▸ Work to complete
Transcribe the data that follows in full. Leave out the pictures.

--- Task material Enclosed Below ---

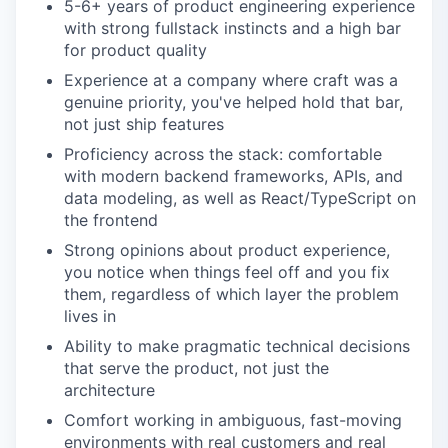
5-6+ years of product engineering experience
with strong fullstack instincts and a high bar
for product quality
Experience at a company where craft was a
genuine priority, you've helped hold that bar,
not just ship features
Proficiency across the stack: comfortable
with modern backend frameworks, APIs, and
data modeling, as well as React/TypeScript on
the frontend
Strong opinions about product experience,
you notice when things feel off and you fix
them, regardless of which layer the problem
lives in
Ability to make pragmatic technical decisions
that serve the product, not just the
architecture
Comfort working in ambiguous, fast-moving
environments with real customers and real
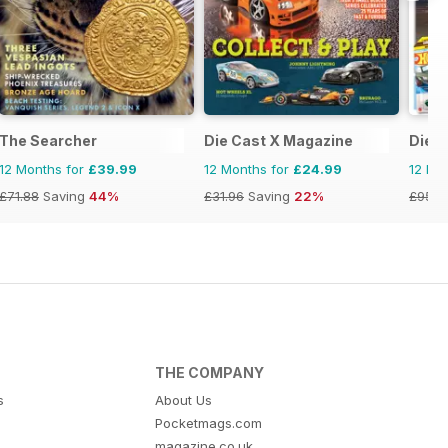
The Searcher
Die Cast X Magazine
Dieca
12 Months for
£39.99
12 Months for
£24.99
12 Mo
£71.88
Saving
44%
£31.96
Saving
22%
£95.8
THE COMPANY
s
About Us
Pocketmags.com
magazine.co.uk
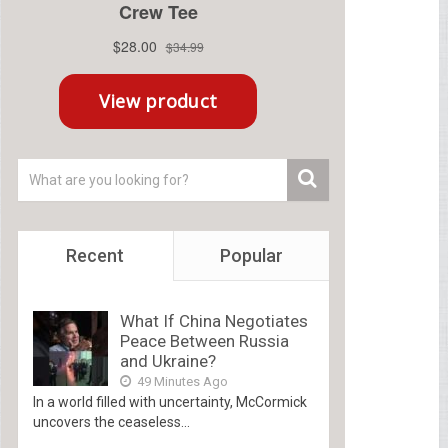
Recent
Popular
What If China Negotiates
Peace Between Russia
and Ukraine?
49 Minutes Ago
In a world filled with uncertainty, McCormick
uncovers the ceaseless...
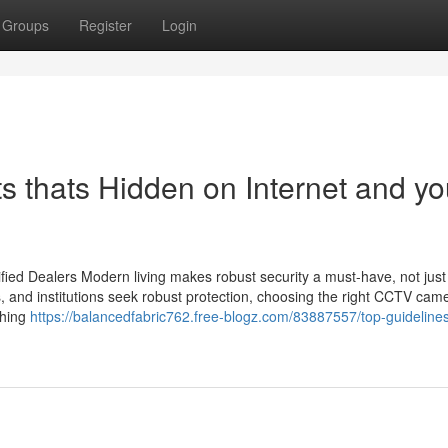
Groups
Register
Login
s thats Hidden on Internet and y
ied Dealers Modern living makes robust security a must-have, not just
s, and institutions seek robust protection, choosing the right CCTV cam
thing
https://balancedfabric762.free-blogz.com/83887557/top-guidelines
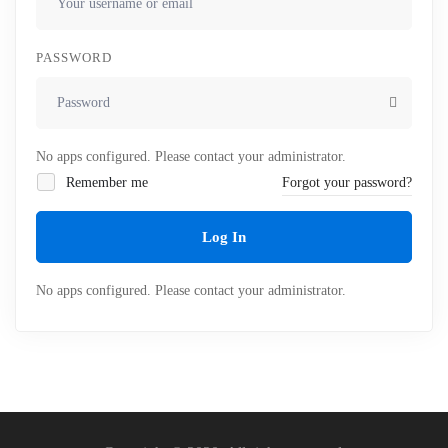
PASSWORD
No apps configured. Please contact your administrator.
Remember me
Forgot your password?
Log In
No apps configured. Please contact your administrator.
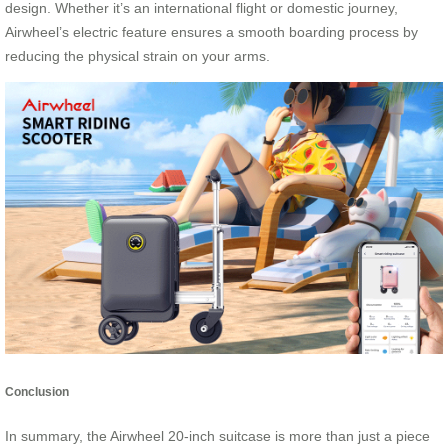
design. Whether it’s an international flight or domestic journey,
Airwheel’s electric feature ensures a smooth boarding process by
reducing the physical strain on your arms.
Conclusion
In summary, the Airwheel 20-inch suitcase is more than just a piece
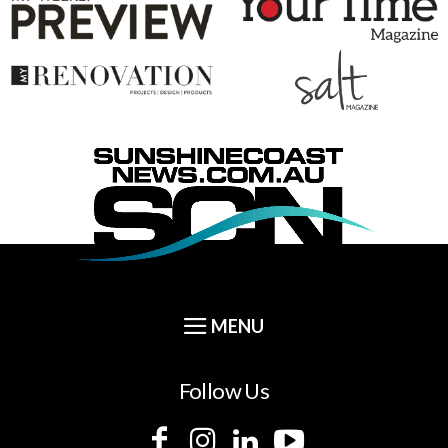
Follow Us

--- End of Enclosed Task material ---

▸ Exercise answer
5-6+ years of product engineering experience
with strong fullstack instincts and a high bar
for product quality
Experience at a company where craft was a
genuine priority, you've helped hold that bar,
not just ship features
Proficiency across the stack: comfortable
with modern backend frameworks, APIs, and
data modeling, as well as React/TypeScript on
the frontend
Strong opinions about product experience,
you notice when things feel off and you fix
them, regardless of which layer the problem
lives in
Ability to make pragmatic technical decisions
that serve the product, not just the
architecture
Comfort working in ambiguous, fast-moving
environments with real customers and real
The Searcher
Die Cast X Magazine
Dieca
12 Months for
£39.99
12 Months for
£24.99
12 Mo
£71.88
Saving
44%
£31.96
Saving
22%
£95.8
THE COMPANY
s
About Us
Pocketmags.com
magazine.co.uk
Recent
Popular
What If China Negotiates
Peace Between Russia
and Ukraine?
49 Minutes Ago
In a world filled with uncertainty, McCormick
uncovers the ceaseless...
Groups
Register
Login
s thats Hidden on Internet and y
ied Dealers Modern living makes robust security a must-have, not just
s, and institutions seek robust protection, choosing the right CCTV cam
thing
https://balancedfabric762.free-blogz.com/83887557/top-guidelines
PASSWORD
No apps configured. Please contact your administrator.
Remember me
Forgot your password?
Log In
No apps configured. Please contact your administrator.
design. Whether it’s an international flight or domestic journey,
Airwheel’s electric feature ensures a smooth boarding process by
reducing the physical strain on your arms.
Conclusion
In summary, the Airwheel 20-inch suitcase is more than just a piece
Follow Us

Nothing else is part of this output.